● WHAT YOU NEED TO DO: Go line by line through the records below. Copy whichever lines contain the string "wind".
"""
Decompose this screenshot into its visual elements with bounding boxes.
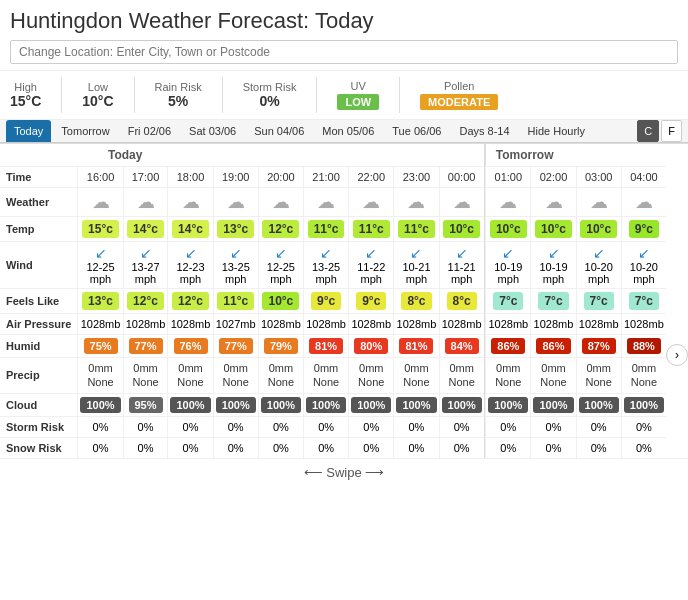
humid-17: 77% <box>123 335 168 358</box>
precip-16: 0mmNone <box>78 358 123 394</box>
unit-c[interactable]: C <box>637 120 659 142</box>
pressure-01: 1028mb <box>486 314 531 335</box>
precip-row: Precip 0mmNone 0mmNone 0mmNone 0mmNone 0… <box>0 358 688 394</box>
weather-20: ☁ <box>258 188 303 217</box>
wind-18: ↙12-23mph <box>168 242 213 289</box>
wind-23: ↙10-21mph <box>394 242 439 289</box>
tab-days[interactable]: Days 8-14 <box>451 120 517 142</box>
tab-sun[interactable]: Sun 04/06 <box>246 120 312 142</box>
wind-22: ↙11-22mph <box>349 242 394 289</box>
pressure-19: 1027mb <box>213 314 258 335</box>
snow-23: 0% <box>394 437 439 458</box>
cloud-19: 100% <box>213 393 258 416</box>
humid-row: Humid 75% 77% 76% 77% 79% 81% 80% 81% 84… <box>0 335 688 358</box>
cloud-04: 100% <box>621 393 666 416</box>
tab-today[interactable]: Today <box>6 120 51 142</box>
time-01: 01:00 <box>486 167 531 188</box>
feels-01: 7°c <box>486 289 531 314</box>
cloud-01: 100% <box>486 393 531 416</box>
snow-04: 0% <box>621 437 666 458</box>
tab-tue[interactable]: Tue 06/06 <box>384 120 449 142</box>
cloud-17: 95% <box>123 393 168 416</box>
storm-16: 0% <box>78 416 123 437</box>
feels-row: Feels Like 13°c 12°c 12°c 11°c 10°c 9°c … <box>0 289 688 314</box>
snow-03: 0% <box>576 437 621 458</box>
cloud-row: Cloud 100% 95% 100% 100% 100% 100% 100% … <box>0 393 688 416</box>
cloud-02: 100% <box>531 393 576 416</box>
cloud-row-label: Cloud <box>0 393 78 416</box>
cloud-00: 100% <box>439 393 484 416</box>
next-arrow-icon[interactable]: › <box>666 344 688 366</box>
weather-00: ☁ <box>439 188 484 217</box>
tab-hide[interactable]: Hide Hourly <box>520 120 593 142</box>
wind-16: ↙12-25mph <box>78 242 123 289</box>
weather-03: ☁ <box>576 188 621 217</box>
cloud-icon: ☁ <box>137 192 155 212</box>
precip-17: 0mmNone <box>123 358 168 394</box>
pressure-23: 1028mb <box>394 314 439 335</box>
snow-00: 0% <box>439 437 484 458</box>
time-23: 23:00 <box>394 167 439 188</box>
humid-04: 88% <box>621 335 666 358</box>
weather-22: ☁ <box>349 188 394 217</box>
temp-19: 13°c <box>213 217 258 242</box>
pressure-row: Air Pressure 1028mb 1028mb 1028mb 1027mb… <box>0 314 688 335</box>
humid-19: 77% <box>213 335 258 358</box>
precip-01: 0mmNone <box>486 358 531 394</box>
time-00: 00:00 <box>439 167 484 188</box>
tab-fri[interactable]: Fri 02/06 <box>120 120 179 142</box>
cloud-23: 100% <box>394 393 439 416</box>
time-16: 16:00 <box>78 167 123 188</box>
weather-table-wrapper: Today Tomorrow Time 16:00 17:00 18:00 19… <box>0 143 688 458</box>
humid-22: 80% <box>349 335 394 358</box>
storm-row: Storm Risk 0% 0% 0% 0% 0% 0% 0% 0% 0% 0%… <box>0 416 688 437</box>
pollen-summary: Pollen MODERATE <box>420 80 498 110</box>
temp-23: 11°c <box>394 217 439 242</box>
storm-summary: Storm Risk 0% <box>243 81 297 109</box>
weather-row-label: Weather <box>0 188 78 217</box>
low-summary: Low 10°C <box>82 81 113 109</box>
precip-row-label: Precip <box>0 358 78 394</box>
pressure-02: 1028mb <box>531 314 576 335</box>
feels-16: 13°c <box>78 289 123 314</box>
tab-tomorrow[interactable]: Tomorrow <box>53 120 117 142</box>
tab-sat[interactable]: Sat 03/06 <box>181 120 244 142</box>
section-header-row: Today Tomorrow <box>0 144 688 167</box>
cloud-icon: ☁ <box>92 192 110 212</box>
weather-17: ☁ <box>123 188 168 217</box>
cloud-icon: ☁ <box>317 192 335 212</box>
weather-02: ☁ <box>531 188 576 217</box>
precip-18: 0mmNone <box>168 358 213 394</box>
cloud-icon: ☁ <box>635 192 653 212</box>
feels-22: 9°c <box>349 289 394 314</box>
tab-mon[interactable]: Mon 05/06 <box>314 120 382 142</box>
temp-01: 10°c <box>486 217 531 242</box>
precip-19: 0mmNone <box>213 358 258 394</box>
storm-22: 0% <box>349 416 394 437</box>
cloud-icon: ☁ <box>407 192 425 212</box>
humid-02: 86% <box>531 335 576 358</box>
cloud-icon: ☁ <box>499 192 517 212</box>
unit-f[interactable]: F <box>661 120 682 142</box>
wind-00: ↙11-21mph <box>439 242 484 289</box>
location-input[interactable] <box>10 40 678 64</box>
temp-04: 9°c <box>621 217 666 242</box>
temp-20: 12°c <box>258 217 303 242</box>
snow-20: 0% <box>258 437 303 458</box>
wind-row: Wind ↙12-25mph ↙13-27mph ↙12-23mph ↙13-2… <box>0 242 688 289</box>
snow-16: 0% <box>78 437 123 458</box>
wind-19: ↙13-25mph <box>213 242 258 289</box>
uv-summary: UV LOW <box>337 80 379 110</box>
pressure-17: 1028mb <box>123 314 168 335</box>
snow-row-label: Snow Risk <box>0 437 78 458</box>
tab-bar: Today Tomorrow Fri 02/06 Sat 03/06 Sun 0… <box>0 120 688 143</box>
storm-03: 0% <box>576 416 621 437</box>
pressure-03: 1028mb <box>576 314 621 335</box>
feels-21: 9°c <box>303 289 348 314</box>
feels-02: 7°c <box>531 289 576 314</box>
cloud-icon: ☁ <box>590 192 608 212</box>
cloud-22: 100% <box>349 393 394 416</box>
storm-21: 0% <box>303 416 348 437</box>
cloud-03: 100% <box>576 393 621 416</box>
cloud-icon: ☁ <box>272 192 290 212</box>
"""
● ANSWER:
wind-18: ↙12-23mph <box>168 242 213 289</box>
wind-23: ↙10-21mph <box>394 242 439 289</box>
wind-22: ↙11-22mph <box>349 242 394 289</box>
wind-16: ↙12-25mph <box>78 242 123 289</box>
wind-00: ↙11-21mph <box>439 242 484 289</box>
wind-row: Wind ↙12-25mph ↙13-27mph ↙12-23mph ↙13-2… <box>0 242 688 289</box>
wind-19: ↙13-25mph <box>213 242 258 289</box>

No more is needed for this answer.